- TASK: Among the entries that follow, find every line with the word "MinuteBox" and list it.

- Records from a collection:
==================================================

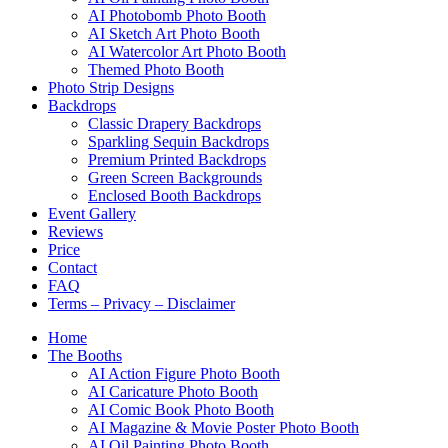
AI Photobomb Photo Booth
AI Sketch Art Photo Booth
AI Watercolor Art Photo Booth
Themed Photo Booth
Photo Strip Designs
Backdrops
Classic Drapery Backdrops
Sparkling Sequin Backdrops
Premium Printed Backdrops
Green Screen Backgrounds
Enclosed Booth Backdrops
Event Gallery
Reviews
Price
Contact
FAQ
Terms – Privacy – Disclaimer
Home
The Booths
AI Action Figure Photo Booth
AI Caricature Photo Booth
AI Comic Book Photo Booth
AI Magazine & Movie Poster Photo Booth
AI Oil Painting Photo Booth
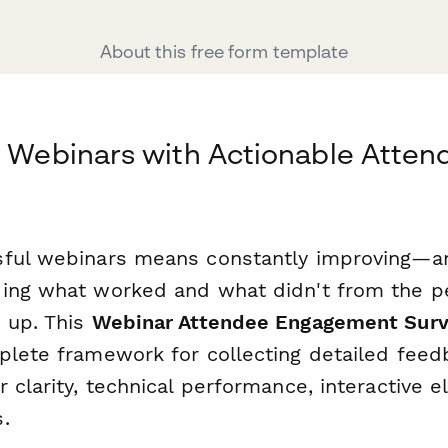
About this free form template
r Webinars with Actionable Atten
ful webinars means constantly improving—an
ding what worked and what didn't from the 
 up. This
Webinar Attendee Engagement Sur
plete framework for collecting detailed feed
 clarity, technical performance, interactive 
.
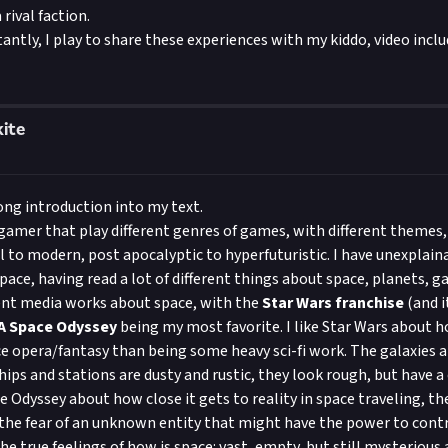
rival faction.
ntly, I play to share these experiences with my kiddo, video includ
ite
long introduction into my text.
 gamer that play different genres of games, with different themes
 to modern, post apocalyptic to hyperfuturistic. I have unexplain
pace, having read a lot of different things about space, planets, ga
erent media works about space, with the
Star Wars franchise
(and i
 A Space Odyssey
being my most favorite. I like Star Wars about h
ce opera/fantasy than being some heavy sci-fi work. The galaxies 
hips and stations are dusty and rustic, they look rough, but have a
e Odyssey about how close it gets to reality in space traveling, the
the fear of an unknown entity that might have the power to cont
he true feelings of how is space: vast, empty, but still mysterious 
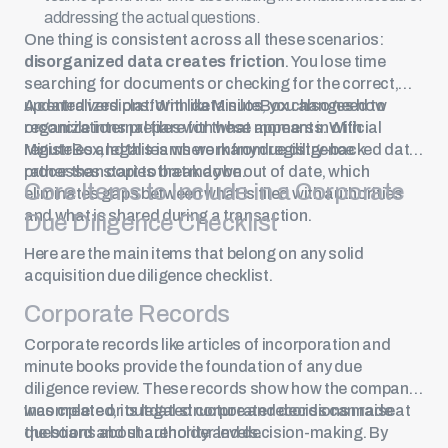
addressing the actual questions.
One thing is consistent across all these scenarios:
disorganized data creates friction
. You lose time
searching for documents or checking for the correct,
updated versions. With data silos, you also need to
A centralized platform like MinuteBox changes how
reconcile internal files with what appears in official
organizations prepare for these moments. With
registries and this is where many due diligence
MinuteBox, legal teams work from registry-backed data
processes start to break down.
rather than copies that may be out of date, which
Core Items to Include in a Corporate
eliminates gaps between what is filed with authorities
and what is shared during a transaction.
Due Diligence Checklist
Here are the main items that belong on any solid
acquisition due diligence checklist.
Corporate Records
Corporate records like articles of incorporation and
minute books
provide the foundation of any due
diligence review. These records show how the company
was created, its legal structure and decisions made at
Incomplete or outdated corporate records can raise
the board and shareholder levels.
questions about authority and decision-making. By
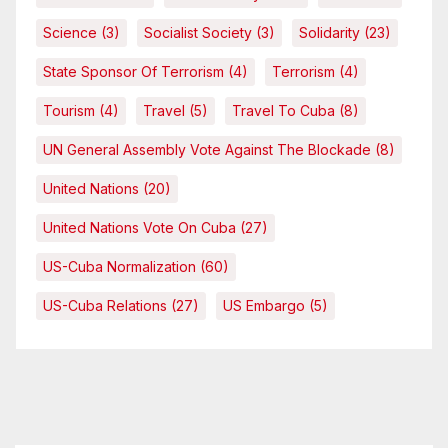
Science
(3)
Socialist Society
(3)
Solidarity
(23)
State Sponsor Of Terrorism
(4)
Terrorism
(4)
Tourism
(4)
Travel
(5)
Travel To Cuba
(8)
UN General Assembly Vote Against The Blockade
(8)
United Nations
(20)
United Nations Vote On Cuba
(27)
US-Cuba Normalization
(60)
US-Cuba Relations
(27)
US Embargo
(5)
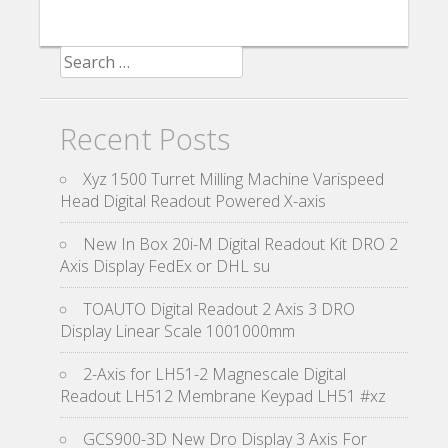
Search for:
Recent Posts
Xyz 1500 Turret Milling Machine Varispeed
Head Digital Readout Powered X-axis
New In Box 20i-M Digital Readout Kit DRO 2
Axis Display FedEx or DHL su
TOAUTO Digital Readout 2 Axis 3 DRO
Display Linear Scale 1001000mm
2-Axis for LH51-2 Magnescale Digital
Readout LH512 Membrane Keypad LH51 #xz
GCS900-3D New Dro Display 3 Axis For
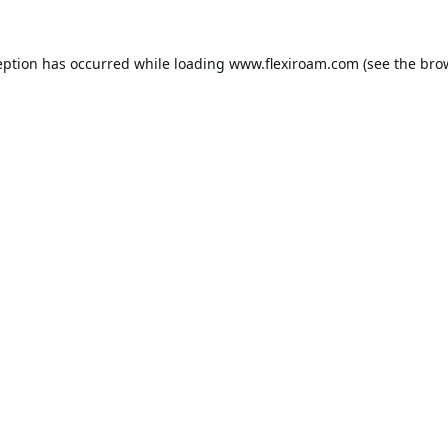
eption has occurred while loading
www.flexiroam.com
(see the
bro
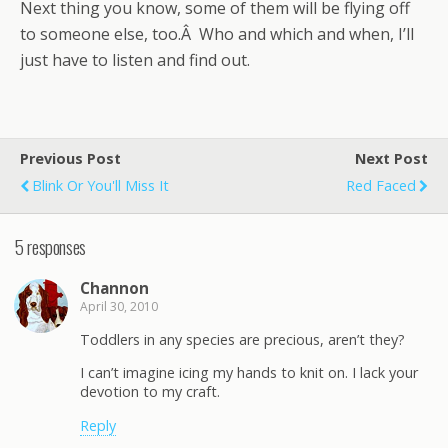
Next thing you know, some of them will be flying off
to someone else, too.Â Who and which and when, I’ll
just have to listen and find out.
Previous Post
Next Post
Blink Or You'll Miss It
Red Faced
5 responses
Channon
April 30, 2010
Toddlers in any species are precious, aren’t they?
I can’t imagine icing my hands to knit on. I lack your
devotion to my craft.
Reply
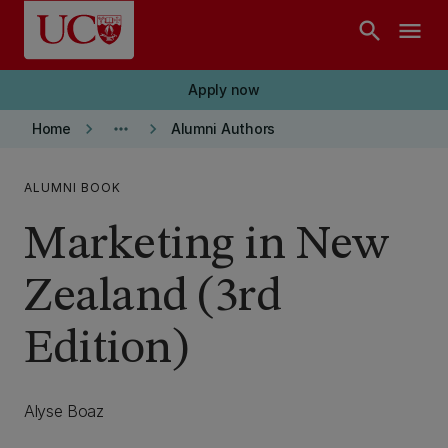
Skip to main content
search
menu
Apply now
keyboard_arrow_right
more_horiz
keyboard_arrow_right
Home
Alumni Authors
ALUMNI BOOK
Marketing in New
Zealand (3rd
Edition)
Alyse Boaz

==================================================

- RESULT:
A centralized platform like MinuteBox changes how
MinuteBox, legal teams work from registry-backed data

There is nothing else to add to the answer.